Veteran American historian Borneman (1812: The War that Forged a Nation, 2004, etc.) draws no parallels with the present administration but makes a convincing case that James K. Polk (1795–1849) deserves high marks as a hands-on leader who laid the groundwork for an American empire. Born near the birthplace of his mentor, Andrew Jackson, Polk made his mark in Tennessee politics as his fellow Tennessean rocketed to national prominence. He ran successfully for Congress in 1825, supported Jackson enthusiastically during his presidency (1829–37) and rose to the position of Speaker of the House. Borneman rejects the traditional view of Polk as a dark horse who emerged from obscurity to win the deadlocked 1844 Democratic convention.

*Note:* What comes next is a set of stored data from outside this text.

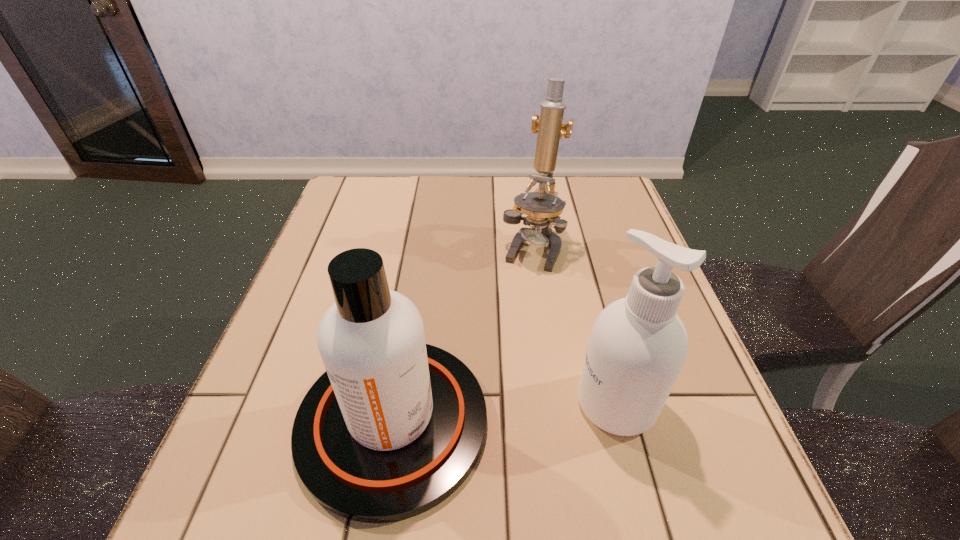 You are a GUI agent. You are given a task and a screenshot of the screen. Output one action in this format:
    pyautogui.click(x=<x>, y=<y>)
    Task: Click on the microscope
    The image size is (960, 540).
    Given the screenshot: What is the action you would take?
    pyautogui.click(x=543, y=207)

At what (x,y) coordinates should I click in order to perform the action: click on the right cleansing agent. Please return your answer as a coordinate pair (x, y). This screenshot has height=540, width=960. Looking at the image, I should click on tap(638, 345).

Locate an element on the screen. The image size is (960, 540). the left cleansing agent is located at coordinates (394, 426).

Locate an element on the screen. The height and width of the screenshot is (540, 960). blank area located on the back of the microscope is located at coordinates (525, 201).

Locate an element on the screen. free space located on the front label of the right cleansing agent is located at coordinates (497, 403).

The width and height of the screenshot is (960, 540). Identify the location of free space located 0.120m on the front label of the right cleansing agent. (509, 403).

At what (x,y) coordinates should I click in order to perform the action: click on vacant space situated 0.310m on the front label of the right cleansing agent. Please return your answer as a coordinate pair (x, y). Looking at the image, I should click on (401, 403).

This screenshot has height=540, width=960. Identify the location of vacant space positioned 0.290m on the right of the leftmost object. (657, 422).

The height and width of the screenshot is (540, 960). In order to click on object located at the near edge in this screenshot , I will do `click(394, 426)`.

What are the coordinates of `object that is at the left edge` in the screenshot? It's located at (394, 426). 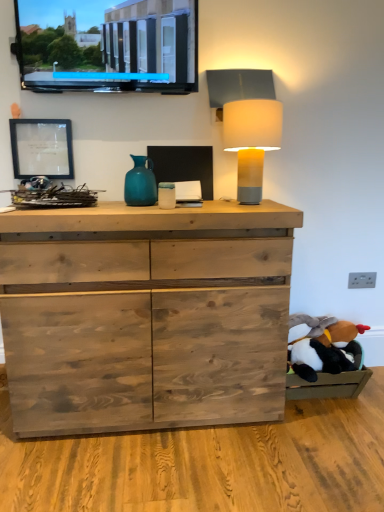 Question: Do you think natural wood chest of drawers at center is within teal glass vase at center, or outside of it?

Choices:
 (A) outside
 (B) inside

Answer: (A)

Question: Is natural wood chest of drawers at center bigger or smaller than teal glass vase at center?

Choices:
 (A) big
 (B) small

Answer: (A)

Question: Which of these objects is positioned closest to the teal glass vase at center?

Choices:
 (A) black plush toy at lower right
 (B) matte black screen at upper left
 (C) matte glass picture frame at upper left
 (D) natural wood chest of drawers at center
 (E) matte yellow lampshade at upper right

Answer: (C)

Question: Considering the real-world distances, which object is closest to the black plush toy at lower right?

Choices:
 (A) matte glass picture frame at upper left
 (B) matte yellow lampshade at upper right
 (C) teal glass vase at center
 (D) natural wood chest of drawers at center
 (E) matte black screen at upper left

Answer: (D) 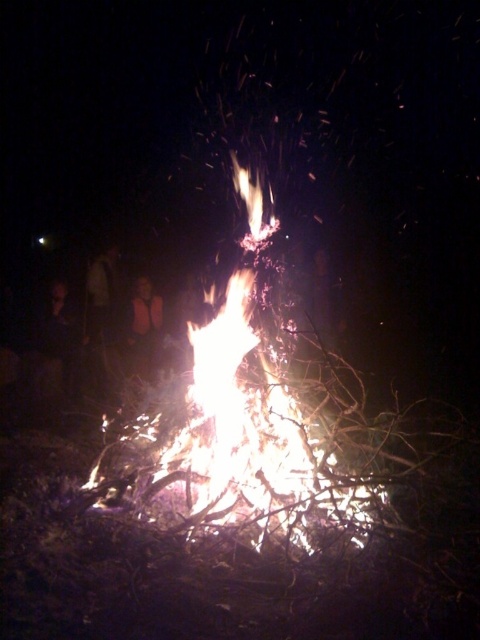 Question: Which of these objects is positioned farthest from the dark fabric shirt at left?

Choices:
 (A) orange vest at center
 (B) bright orange flames at center

Answer: (B)

Question: Is bright orange flames at center to the left of orange vest at center from the viewer's perspective?

Choices:
 (A) yes
 (B) no

Answer: (B)

Question: Does bright orange flames at center have a smaller size compared to orange vest at center?

Choices:
 (A) no
 (B) yes

Answer: (A)

Question: Which of the following is the closest to the observer?

Choices:
 (A) (140, 308)
 (B) (242, 465)

Answer: (B)

Question: Can you confirm if bright orange flames at center is positioned below orange vest at center?

Choices:
 (A) no
 (B) yes

Answer: (B)

Question: Considering the real-world distances, which object is closest to the bright orange flames at center?

Choices:
 (A) orange vest at center
 (B) dark fabric shirt at left

Answer: (A) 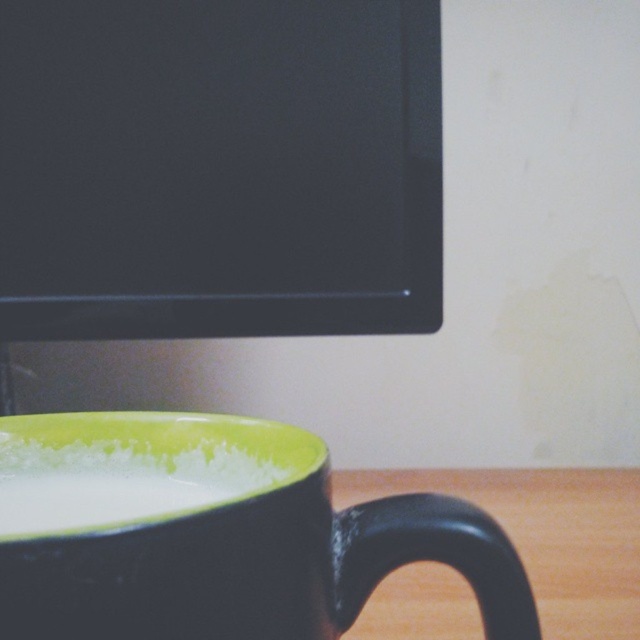 Question: Is matte black monitor at upper left below white frothy milk at lower left?

Choices:
 (A) no
 (B) yes

Answer: (A)

Question: Among these points, which one is nearest to the camera?

Choices:
 (A) (86, 442)
 (B) (227, 10)

Answer: (A)

Question: Among these objects, which one is nearest to the camera?

Choices:
 (A) matte black monitor at upper left
 (B) green matte mug at lower left

Answer: (B)

Question: Can you confirm if matte black monitor at upper left is positioned above green matte mug at lower left?

Choices:
 (A) no
 (B) yes

Answer: (B)

Question: Estimate the real-world distances between objects in this image. Which object is closer to the green matte mug at lower left?

Choices:
 (A) white frothy milk at lower left
 (B) matte black monitor at upper left

Answer: (A)

Question: Can you confirm if matte black monitor at upper left is positioned below white frothy milk at lower left?

Choices:
 (A) yes
 (B) no

Answer: (B) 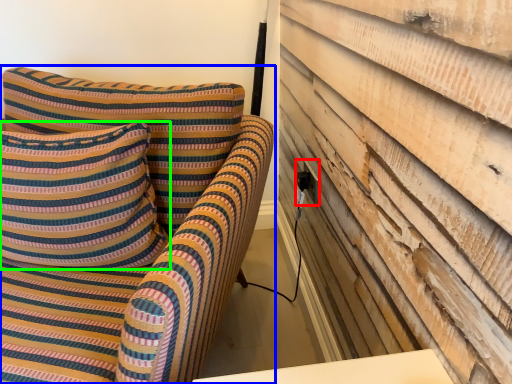 Question: Based on their relative distances, which object is nearer to electric outlet (highlighted by a red box)? Choose from furniture (highlighted by a blue box) and pillow (highlighted by a green box).

Choices:
 (A) furniture
 (B) pillow

Answer: (A) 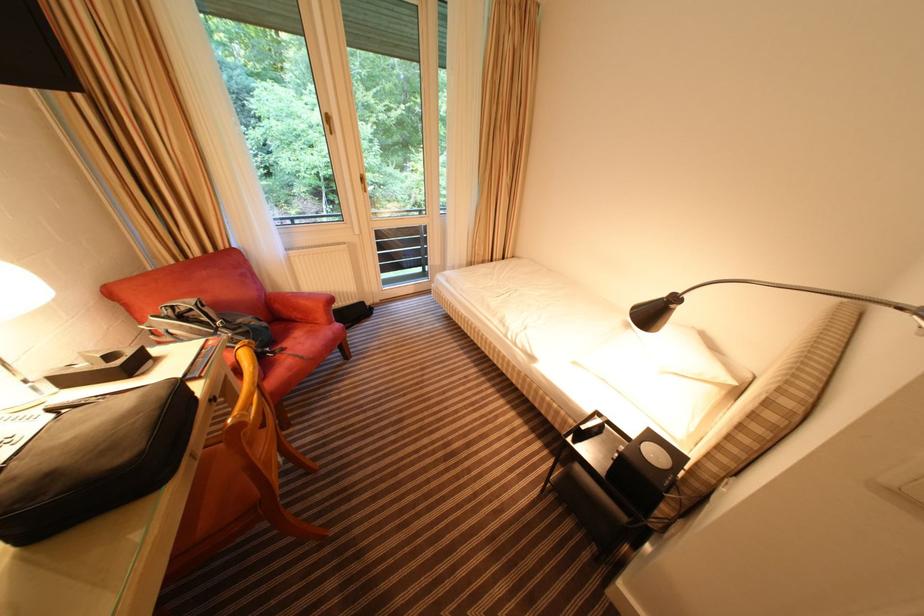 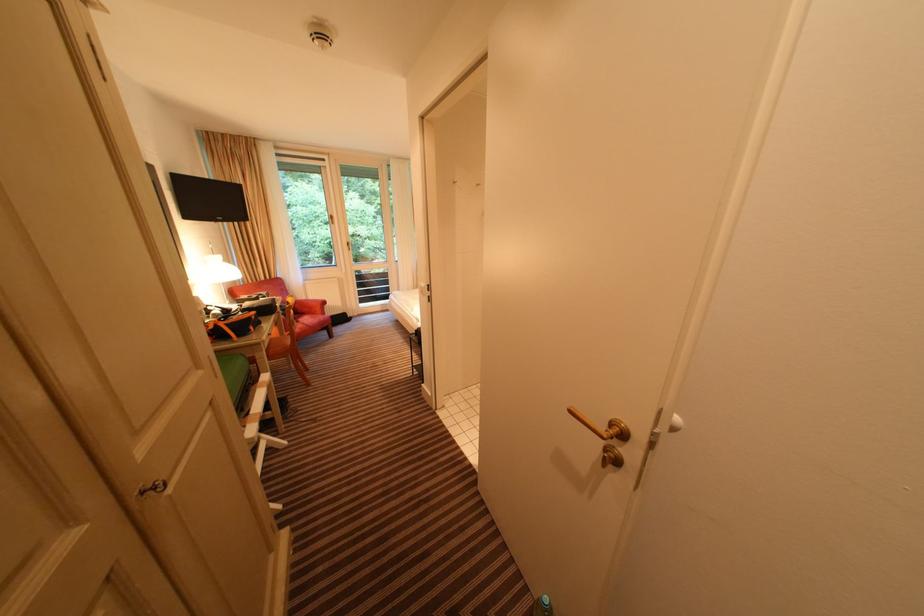 The images are taken continuously from a first-person perspective. In which direction are you moving?

The cameraman moved toward right, backward.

In fact, he was nationally known, a fiercely ambitious man with an eye on the presidency who enjoyed vigorous support from Jackson. Once in office he conducted himself with Jacksonian energy. After welcoming Texas into the Union and settling the boundaries of Oregon, he sent provocative orders to troops along the Southwest border, using the inevitable skirmish to demand that Congress declare war. The Mexican War (1846–48) was popular in the South and West, less so in the North despite his proclamation that America was fighting to defend freedom. Once again, Borneman draws no parallels with present wars, pointing out that Polk made no secret of his intention to annex Mexican territory. At the end of a single term, he had achieved all his announced goals, domestic and foreign, often against fierce opposition. Polk’s single-minded, jingoistic, workaholic personality would charm few readers today, but Borneman’s admiration for his subject shines through.
A lucid, often witty account of a remarkably assertive leader whom historians, when polled, consider one of our near-great presidents.